Most teachers start by making you aware of every part of your physical bodies that you touch with your mind by saying to your self this is my big toe and you become aware of how it feel in your shoe and how it connects with your next toe and how that feels, and you work your way up through all the body parts right up to the crown of your head. Once you finish you are either asleep or totally relaxed. It is as if your body had been waiting for this kind of attention for millennia.
The next stage maybe doing some yoga mediation where as you stretch your mind is totally focussed on that activity and last but not least you sit in a chair or on a mediation couching with a straight back and focus on your breath while watching your persistent thoughts float by like frames in a movie reel, letting go each time of each frame.
Sounds easy but is in fact very difficult, as our thoughts rule us we discover, we never actually have a 2 second space between them. Buddhist call it monkey mind.
Sometimes a teacher may start with giving students a raison to eat and tells them to be totally aware of all the sensations in their mouth and to take 5 minutes before they actually swallow. When students share their experiences they often say that they have never been aware of what they eat, just shovelling stuff into their mouths while on the run. When people eat mindfully they generally stop having a weight problem, one way or the other.

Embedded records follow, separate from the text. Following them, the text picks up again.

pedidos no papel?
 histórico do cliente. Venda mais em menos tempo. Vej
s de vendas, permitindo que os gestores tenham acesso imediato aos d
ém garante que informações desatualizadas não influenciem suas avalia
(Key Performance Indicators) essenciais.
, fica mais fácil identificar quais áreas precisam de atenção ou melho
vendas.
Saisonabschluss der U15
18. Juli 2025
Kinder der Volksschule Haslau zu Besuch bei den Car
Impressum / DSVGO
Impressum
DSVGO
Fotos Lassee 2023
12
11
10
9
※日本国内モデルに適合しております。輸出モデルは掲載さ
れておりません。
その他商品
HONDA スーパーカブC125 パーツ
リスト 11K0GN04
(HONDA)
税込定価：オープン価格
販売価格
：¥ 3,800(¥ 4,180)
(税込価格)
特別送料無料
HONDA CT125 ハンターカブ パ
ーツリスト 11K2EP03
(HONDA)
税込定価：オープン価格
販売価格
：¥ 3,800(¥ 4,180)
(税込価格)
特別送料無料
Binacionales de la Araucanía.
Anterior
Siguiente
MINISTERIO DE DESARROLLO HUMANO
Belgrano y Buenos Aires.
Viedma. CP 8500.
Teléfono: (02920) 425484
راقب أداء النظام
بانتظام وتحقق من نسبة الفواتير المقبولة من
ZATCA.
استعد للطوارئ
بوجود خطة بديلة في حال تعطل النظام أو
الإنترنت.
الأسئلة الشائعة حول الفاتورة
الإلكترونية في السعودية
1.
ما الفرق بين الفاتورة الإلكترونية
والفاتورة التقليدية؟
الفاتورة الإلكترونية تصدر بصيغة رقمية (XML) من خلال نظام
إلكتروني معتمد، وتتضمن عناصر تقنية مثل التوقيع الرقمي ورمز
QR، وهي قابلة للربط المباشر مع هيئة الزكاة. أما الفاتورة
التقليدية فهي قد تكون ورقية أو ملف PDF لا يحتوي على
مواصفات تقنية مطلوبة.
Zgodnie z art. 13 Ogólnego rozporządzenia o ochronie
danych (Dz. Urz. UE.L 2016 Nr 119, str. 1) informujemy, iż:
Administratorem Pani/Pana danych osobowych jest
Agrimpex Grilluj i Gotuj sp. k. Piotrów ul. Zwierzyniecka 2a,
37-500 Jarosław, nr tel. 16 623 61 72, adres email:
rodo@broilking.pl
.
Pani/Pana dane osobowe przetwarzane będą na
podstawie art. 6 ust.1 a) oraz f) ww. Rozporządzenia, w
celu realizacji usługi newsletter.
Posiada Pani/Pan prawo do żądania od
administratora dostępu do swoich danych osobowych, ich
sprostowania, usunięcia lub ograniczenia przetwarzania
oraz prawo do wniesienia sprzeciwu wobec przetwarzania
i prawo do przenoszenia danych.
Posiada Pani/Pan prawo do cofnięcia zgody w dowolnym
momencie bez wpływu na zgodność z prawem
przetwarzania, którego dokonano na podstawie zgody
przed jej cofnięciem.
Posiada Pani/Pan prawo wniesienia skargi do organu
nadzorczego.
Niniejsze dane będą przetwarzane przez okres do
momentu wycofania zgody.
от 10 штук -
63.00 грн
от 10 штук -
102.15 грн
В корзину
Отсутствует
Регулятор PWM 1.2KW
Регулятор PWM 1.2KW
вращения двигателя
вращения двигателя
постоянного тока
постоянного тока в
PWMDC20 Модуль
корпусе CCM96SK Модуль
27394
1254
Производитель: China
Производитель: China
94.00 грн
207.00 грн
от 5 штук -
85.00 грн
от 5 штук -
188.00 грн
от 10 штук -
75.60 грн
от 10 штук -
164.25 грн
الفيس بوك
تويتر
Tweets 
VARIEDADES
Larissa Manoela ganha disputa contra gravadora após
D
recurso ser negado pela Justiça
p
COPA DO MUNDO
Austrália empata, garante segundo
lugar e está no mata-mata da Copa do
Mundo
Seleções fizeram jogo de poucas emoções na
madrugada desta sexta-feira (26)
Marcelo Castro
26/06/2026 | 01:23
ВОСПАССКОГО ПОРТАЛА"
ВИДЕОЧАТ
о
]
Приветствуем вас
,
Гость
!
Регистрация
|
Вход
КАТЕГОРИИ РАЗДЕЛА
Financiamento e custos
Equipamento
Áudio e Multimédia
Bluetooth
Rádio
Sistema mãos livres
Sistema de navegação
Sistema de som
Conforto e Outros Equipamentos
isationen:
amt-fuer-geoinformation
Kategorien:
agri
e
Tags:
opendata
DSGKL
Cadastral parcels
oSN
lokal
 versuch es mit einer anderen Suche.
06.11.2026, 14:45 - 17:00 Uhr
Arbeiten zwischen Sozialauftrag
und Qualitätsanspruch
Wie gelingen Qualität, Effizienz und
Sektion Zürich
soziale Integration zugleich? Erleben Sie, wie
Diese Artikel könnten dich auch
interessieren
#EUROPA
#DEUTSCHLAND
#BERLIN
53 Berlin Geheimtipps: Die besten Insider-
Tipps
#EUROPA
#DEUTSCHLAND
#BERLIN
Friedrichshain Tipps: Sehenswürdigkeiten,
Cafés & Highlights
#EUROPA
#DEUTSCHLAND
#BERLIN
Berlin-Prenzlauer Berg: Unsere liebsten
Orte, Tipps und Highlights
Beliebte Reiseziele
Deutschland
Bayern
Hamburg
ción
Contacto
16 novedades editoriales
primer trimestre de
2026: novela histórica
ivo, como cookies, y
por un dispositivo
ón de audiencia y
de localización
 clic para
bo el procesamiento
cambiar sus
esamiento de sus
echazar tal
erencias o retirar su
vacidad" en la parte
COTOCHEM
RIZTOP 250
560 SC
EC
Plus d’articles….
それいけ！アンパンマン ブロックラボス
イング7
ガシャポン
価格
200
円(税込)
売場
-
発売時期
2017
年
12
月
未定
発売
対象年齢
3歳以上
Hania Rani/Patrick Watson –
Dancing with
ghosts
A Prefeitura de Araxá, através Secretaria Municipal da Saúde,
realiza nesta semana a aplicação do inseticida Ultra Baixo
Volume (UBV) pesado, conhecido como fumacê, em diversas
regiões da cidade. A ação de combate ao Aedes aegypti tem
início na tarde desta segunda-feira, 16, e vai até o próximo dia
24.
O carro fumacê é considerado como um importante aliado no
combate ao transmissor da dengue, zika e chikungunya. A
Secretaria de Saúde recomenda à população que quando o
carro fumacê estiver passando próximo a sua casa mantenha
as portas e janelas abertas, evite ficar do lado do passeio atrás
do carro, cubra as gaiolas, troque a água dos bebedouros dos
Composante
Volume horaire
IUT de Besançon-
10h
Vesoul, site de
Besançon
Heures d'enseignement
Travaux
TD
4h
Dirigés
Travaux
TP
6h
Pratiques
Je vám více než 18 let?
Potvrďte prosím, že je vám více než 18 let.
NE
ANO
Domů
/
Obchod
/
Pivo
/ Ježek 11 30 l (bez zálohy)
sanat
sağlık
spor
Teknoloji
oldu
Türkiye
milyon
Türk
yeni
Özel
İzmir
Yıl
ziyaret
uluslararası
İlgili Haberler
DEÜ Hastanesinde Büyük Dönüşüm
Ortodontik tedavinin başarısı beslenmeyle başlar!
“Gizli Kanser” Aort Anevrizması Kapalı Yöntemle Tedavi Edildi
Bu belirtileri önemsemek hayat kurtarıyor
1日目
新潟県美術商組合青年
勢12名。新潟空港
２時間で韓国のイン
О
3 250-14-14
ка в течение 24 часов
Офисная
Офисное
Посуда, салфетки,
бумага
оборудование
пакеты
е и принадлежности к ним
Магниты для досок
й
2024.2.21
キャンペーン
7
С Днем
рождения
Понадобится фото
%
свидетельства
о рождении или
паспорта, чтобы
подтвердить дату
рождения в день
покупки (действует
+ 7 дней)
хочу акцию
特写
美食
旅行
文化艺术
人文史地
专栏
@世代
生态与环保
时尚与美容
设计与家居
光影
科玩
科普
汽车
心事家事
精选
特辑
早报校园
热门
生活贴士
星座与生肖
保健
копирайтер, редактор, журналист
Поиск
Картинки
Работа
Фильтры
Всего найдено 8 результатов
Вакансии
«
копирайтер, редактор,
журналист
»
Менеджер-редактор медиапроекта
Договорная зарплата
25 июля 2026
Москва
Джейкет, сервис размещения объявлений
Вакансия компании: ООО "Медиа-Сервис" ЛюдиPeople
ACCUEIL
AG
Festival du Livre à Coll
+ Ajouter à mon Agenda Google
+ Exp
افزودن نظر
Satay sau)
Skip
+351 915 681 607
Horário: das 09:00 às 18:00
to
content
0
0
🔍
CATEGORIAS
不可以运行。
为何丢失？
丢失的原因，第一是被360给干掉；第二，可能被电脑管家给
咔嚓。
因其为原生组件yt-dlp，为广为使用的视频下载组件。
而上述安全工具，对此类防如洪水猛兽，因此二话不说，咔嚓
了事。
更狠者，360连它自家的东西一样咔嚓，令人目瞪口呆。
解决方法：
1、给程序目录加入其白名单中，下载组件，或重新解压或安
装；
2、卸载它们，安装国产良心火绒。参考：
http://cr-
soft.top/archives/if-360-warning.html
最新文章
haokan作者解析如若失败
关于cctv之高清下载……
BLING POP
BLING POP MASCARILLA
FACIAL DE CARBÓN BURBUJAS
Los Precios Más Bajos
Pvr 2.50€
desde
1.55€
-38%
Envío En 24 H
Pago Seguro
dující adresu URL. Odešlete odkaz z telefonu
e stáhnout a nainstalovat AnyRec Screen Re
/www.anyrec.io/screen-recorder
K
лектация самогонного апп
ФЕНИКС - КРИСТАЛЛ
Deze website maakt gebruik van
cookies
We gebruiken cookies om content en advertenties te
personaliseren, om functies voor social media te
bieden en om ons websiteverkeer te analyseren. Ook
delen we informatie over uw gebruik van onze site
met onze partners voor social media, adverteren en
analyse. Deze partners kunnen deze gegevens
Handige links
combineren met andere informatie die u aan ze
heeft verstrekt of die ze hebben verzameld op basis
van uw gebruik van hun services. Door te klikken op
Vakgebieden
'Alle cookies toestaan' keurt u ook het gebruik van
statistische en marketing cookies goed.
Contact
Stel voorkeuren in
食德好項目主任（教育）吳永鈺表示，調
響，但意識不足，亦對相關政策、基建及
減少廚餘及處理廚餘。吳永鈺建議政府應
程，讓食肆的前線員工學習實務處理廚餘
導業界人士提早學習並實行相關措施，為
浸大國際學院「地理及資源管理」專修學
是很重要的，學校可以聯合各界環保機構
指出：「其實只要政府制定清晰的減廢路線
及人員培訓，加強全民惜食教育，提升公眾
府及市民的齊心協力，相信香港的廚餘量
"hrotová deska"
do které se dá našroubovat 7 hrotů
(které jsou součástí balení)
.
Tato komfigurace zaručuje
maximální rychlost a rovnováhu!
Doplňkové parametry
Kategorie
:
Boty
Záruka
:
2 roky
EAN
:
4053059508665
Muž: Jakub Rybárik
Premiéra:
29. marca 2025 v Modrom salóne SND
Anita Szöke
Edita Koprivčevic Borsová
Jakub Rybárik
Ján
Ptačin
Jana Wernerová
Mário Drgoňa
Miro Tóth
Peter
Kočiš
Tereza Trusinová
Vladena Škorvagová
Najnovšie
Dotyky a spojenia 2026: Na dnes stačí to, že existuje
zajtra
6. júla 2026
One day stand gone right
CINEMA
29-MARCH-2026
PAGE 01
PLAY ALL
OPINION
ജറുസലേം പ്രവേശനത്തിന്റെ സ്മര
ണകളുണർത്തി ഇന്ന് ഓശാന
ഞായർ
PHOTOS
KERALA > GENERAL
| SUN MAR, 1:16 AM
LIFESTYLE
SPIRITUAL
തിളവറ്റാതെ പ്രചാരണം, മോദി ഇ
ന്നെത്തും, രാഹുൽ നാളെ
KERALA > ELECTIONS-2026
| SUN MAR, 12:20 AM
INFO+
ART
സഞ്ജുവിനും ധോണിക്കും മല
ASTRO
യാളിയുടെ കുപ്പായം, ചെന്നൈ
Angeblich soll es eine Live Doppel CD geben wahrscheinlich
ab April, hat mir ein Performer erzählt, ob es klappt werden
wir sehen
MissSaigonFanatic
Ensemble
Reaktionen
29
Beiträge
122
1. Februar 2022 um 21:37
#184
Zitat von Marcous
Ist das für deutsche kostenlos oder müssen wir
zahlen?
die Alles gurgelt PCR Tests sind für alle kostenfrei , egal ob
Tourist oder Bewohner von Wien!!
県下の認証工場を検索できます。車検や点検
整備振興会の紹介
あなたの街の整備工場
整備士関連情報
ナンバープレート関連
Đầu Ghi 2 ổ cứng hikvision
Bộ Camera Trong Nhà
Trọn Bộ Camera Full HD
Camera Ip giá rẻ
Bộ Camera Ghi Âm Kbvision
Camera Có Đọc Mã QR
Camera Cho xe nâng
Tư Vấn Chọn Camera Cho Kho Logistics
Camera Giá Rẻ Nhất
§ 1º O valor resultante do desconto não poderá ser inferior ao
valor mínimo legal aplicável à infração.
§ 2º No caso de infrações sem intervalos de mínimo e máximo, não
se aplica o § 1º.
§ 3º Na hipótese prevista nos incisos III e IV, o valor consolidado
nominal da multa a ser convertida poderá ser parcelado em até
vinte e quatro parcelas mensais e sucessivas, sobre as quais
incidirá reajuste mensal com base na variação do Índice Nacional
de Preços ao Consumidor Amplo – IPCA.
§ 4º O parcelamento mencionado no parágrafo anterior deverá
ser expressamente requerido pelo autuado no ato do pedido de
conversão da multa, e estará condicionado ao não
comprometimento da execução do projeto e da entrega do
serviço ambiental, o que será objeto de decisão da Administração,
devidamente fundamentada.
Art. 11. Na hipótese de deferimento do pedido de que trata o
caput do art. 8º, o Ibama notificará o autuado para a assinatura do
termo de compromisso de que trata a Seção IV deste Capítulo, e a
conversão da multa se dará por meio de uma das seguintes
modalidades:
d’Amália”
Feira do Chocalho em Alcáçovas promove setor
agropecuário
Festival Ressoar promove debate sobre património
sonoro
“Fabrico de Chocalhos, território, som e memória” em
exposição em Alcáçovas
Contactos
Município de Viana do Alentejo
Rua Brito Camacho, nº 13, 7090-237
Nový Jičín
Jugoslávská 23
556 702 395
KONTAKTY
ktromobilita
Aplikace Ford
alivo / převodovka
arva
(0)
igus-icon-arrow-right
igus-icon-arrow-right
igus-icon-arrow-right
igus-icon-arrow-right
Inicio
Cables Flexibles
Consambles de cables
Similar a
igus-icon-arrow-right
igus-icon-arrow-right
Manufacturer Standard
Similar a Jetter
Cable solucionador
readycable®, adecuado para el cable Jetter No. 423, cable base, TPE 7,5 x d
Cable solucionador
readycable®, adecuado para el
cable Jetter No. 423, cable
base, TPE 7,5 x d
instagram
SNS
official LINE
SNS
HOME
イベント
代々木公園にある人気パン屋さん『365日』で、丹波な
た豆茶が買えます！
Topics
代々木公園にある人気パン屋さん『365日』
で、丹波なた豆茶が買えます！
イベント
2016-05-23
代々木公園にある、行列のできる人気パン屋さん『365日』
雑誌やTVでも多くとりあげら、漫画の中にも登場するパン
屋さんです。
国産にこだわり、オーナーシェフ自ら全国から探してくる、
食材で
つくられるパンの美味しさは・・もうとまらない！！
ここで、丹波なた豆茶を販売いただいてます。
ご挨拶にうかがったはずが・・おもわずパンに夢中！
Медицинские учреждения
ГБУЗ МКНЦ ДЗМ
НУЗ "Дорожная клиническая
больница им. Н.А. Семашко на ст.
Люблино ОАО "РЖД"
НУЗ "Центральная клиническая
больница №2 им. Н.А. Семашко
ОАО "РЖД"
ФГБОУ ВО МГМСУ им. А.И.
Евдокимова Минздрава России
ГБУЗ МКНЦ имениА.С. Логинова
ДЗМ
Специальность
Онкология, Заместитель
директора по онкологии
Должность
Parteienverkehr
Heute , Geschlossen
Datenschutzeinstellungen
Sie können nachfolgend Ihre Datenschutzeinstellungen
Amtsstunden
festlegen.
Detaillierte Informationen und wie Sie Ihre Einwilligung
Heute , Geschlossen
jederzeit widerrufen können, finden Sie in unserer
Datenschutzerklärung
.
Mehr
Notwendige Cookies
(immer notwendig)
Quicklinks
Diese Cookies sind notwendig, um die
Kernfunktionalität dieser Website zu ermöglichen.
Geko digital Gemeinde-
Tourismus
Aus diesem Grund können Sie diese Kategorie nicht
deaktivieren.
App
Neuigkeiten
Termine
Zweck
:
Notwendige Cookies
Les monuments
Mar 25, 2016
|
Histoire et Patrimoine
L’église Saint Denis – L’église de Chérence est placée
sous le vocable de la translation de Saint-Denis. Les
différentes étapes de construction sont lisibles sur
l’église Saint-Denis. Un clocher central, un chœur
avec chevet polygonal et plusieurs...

All living can be done mindfully, so why don't we live that way? Because we are trained to have our minds focussed on either the past or future as we grow from childhood to adulthood. As children we were totally present in the moment and as a result saw the wonder in each thing, an ant carrying food to their community was a miracle in our eyes, but later we started worrying careers, money, etc. and the wonder of life slowly turned to anxiety and fear and a desire for stuff.
It turns out that a different part of the brain is actually activated when you live in the past and future of flight and fright, pumping adrenaline.
If we stay in the present however and focus on the now, our para sympathetic nervous system is activated that produces the opposite chemicals making us feel relaxed and happy. The present is actually the only reality, the past and future are but illusions, perpetuated by our hopes and fears and desires.
"A new study out of the University of Pittsburgh examined the brains of long-time meditators specifically when they were not meditating. "MRI scans show that after an eight-week course of mindfulness practice, the brain’s 'fight or flight' center, the amygdala, appears to shrink. This primal region of the brain, associated with fear and emotion, is involved in the initiation of the body’s response to stress. As the amygdala shrinks, the pre-frontal cortex – associated with higher order brain functions such as awareness, concentration and decision-making – becomes thicker."
I taught meditation and it was wonderful to see how people bloomed over time and transformed from judgemental, critical, unhappy beings to relaxed ones enjoying life and accepting things as they come with greater ease.